North Carolina may have been the first school to suspend student-athletes over the sale of player-exclusive shoes, but they’re warning other schools that selling team footwear and other athletic gear might not be a uniquely Tar Heel problem.
According to ESPN sources, UNC has contacted at least three other schools after a retailer that sold equipment from North Carolina players said that it had also bought shoes from Michigan, Marquette, and California universities.
Player Exclusive Shoes Fetch Big Bucks
According to ESPN, officials from all three schools acknowledged that they had been contacted by North Carolina and that they are in the process of investigating the situation.
The report follows the decision by UNC offcials to suspend 13 football players for their role in selling team-exclusive Air Jordans. That sale constituted a secondary NCAA violation, and players were suspended for between one and four games for their various roles in the scheme.
The ESPN report cited prices from the StockX shoe exchange website to show just how much some of these shoes could be going for on the open market. Michigan led the way in both number of sales and average price, with 23 pairs exclusive to the school going for an average of $4,671.
However, Michigan officials have made a point of saying that the availability of these exclusive shoes doesn’t mean that players necessarily sold them. Some celebrities and executives also receive pairs, and some pairs are donated to charity. In addition, players could sell the shoes after they are no longer eligible to play for the school, which would not be an NCAA violation.
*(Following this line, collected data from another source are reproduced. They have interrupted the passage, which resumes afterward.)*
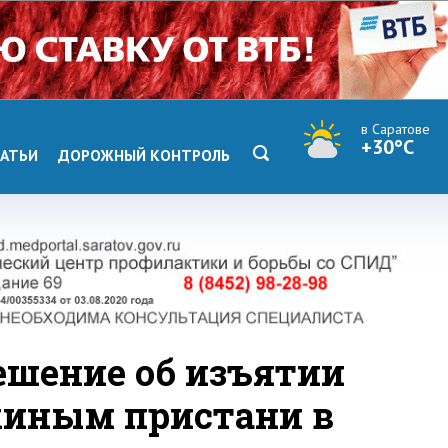
в Саратове
+30°C
АТЬИ
ДОРОЖНЫЙ КОНТРОЛЬ
ешение об изъятии
хиным пристани в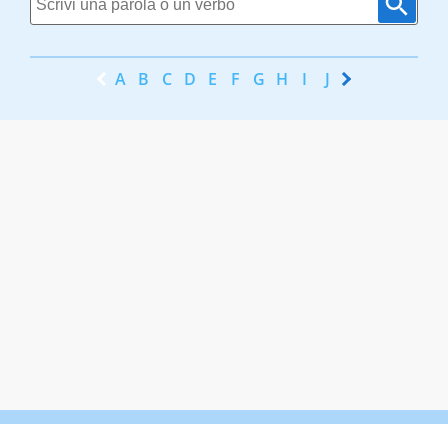
A
B
C
D
E
F
G
H
I
J
K
L
M
N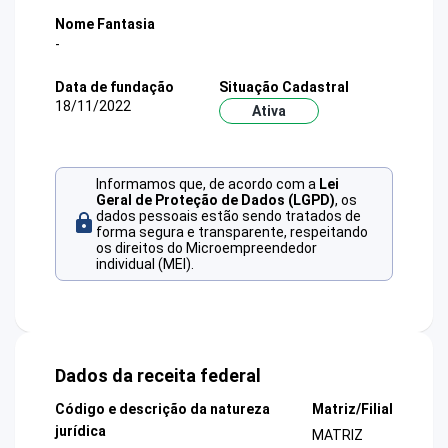
Nome Fantasia
-
Data de fundação
Situação Cadastral
18/11/2022
Ativa
Informamos que, de acordo com a
Lei
Geral de Proteção de Dados (LGPD)
, os
dados pessoais estão sendo tratados de
forma segura e transparente, respeitando
os direitos do Microempreendedor
individual (MEI).
Dados da receita federal
Código e descrição da natureza
Matriz/Filial
jurídica
MATRIZ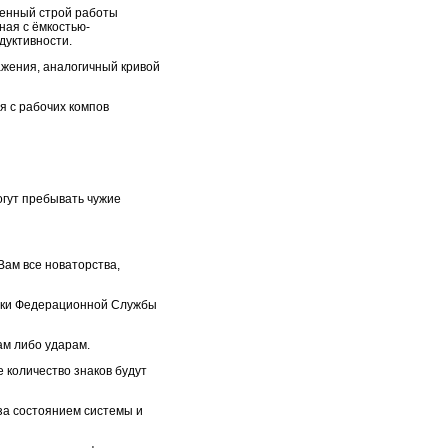
венный строй работы
ная с ёмкостью-
дуктивности.
ажения, аналогичный кривой
я с рабочих компов
огут пребывать чужие
Вам все новаторства,
ики Федерационной Службы
ам либо ударам.
 количество знаков будут
за состоянием системы и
Schools Take Steps to Prevent Sales
Michigan also takes steps to make it hard to sell player shoes anonymously. Every pair is marked with the number of the player who received them, and the players do not get the boxes the shoes come in.
Michigan football coach Jim Harbaugh told reporters on Monday that he doesn’t anticipate any suspensions for players selling shoes this season.
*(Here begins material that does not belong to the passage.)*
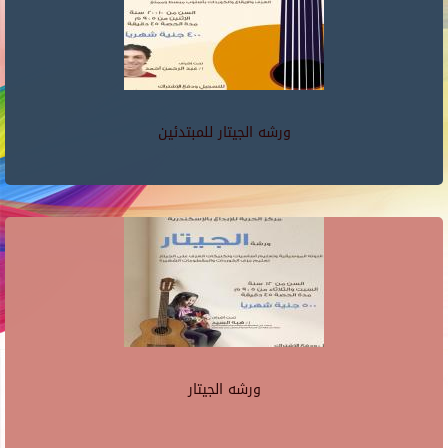
ورشه الجيتار للمبتدئين
ورشه الجيتار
“There were a couple shoes that were reported to be out there, we’ve gone through everybody that’s currently on the roster and they’ve accounted for those pairs of shoes,” Harbaugh told reporters. “The latest I saw was a No. 52. There’s nobody currently on the roster that had that number last year.”
The stories of player exclusive gear finding its way to the secondary market has forced universities across the country to reemphasize the NCAA compliance standards to their players. And while both Michigan and UNC wear Jordan Brand shoes that are particularly sought after by collectors, other schools are on the lookout as well.
“You don’t have to be a Jordan school to be alerted,” University of Kansas associate athletic director Jim Marchiony told reporters. “We all learn from each other’s experiences, both positive and negative. So when something like this happens, believe me, it spurs discussion on every campus.”